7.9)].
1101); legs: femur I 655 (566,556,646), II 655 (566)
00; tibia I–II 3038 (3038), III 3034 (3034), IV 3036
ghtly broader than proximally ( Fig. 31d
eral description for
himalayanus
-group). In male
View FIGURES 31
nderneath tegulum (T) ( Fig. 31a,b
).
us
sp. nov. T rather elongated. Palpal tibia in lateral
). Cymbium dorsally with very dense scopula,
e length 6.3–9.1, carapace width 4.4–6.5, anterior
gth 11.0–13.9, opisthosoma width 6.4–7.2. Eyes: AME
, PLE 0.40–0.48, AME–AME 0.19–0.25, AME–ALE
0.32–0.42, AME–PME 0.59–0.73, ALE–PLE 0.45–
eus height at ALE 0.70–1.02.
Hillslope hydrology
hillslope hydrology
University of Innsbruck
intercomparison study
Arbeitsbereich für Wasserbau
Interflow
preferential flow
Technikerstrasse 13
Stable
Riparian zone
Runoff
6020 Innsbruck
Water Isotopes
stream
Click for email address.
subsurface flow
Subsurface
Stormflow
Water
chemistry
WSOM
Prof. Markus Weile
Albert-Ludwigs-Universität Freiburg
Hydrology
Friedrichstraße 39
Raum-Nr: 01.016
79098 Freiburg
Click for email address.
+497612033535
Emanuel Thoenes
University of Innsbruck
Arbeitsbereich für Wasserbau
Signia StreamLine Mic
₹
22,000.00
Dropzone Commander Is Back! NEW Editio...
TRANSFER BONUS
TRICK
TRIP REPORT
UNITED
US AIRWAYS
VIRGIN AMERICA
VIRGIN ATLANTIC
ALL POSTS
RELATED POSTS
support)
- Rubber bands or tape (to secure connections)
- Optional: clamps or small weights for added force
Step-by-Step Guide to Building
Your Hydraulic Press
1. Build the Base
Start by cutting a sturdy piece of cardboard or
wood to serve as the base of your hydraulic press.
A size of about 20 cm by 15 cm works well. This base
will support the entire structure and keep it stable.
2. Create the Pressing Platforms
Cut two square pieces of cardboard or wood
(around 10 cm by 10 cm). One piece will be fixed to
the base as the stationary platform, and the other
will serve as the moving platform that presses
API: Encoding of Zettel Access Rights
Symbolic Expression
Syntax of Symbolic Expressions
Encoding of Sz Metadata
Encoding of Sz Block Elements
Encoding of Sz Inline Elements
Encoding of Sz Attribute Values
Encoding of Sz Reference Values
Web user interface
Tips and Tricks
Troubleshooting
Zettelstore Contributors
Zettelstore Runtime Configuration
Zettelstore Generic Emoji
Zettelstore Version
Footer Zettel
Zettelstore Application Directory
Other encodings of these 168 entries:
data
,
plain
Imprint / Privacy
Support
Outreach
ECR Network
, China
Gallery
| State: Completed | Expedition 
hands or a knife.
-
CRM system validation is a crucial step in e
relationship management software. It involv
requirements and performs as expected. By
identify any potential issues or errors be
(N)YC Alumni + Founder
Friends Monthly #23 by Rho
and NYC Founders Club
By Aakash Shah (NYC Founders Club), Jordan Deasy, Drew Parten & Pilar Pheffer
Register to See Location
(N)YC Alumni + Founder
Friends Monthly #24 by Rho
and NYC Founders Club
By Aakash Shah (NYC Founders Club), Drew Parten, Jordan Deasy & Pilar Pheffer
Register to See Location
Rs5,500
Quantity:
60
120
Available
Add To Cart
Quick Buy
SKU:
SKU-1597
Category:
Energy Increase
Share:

····················

YOUR TASK:
Write out, word for word, every line from the one containing "hands or a knife." through the last line of the records above.

EXPECTED ANSWER:
hands or a knife.
-
CRM system validation is a crucial step in e
relationship management software. It involv
requirements and performs as expected. By
identify any potential issues or errors be
(N)YC Alumni + Founder
Friends Monthly #23 by Rho
and NYC Founders Club
By Aakash Shah (NYC Founders Club), Jordan Deasy, Drew Parten & Pilar Pheffer
Register to See Location
(N)YC Alumni + Founder
Friends Monthly #24 by Rho
and NYC Founders Club
By Aakash Shah (NYC Founders Club), Drew Parten, Jordan Deasy & Pilar Pheffer
Register to See Location
Rs5,500
Quantity:
60
120
Available
Add To Cart
Quick Buy
SKU:
SKU-1597
Category:
Energy Increase
Share:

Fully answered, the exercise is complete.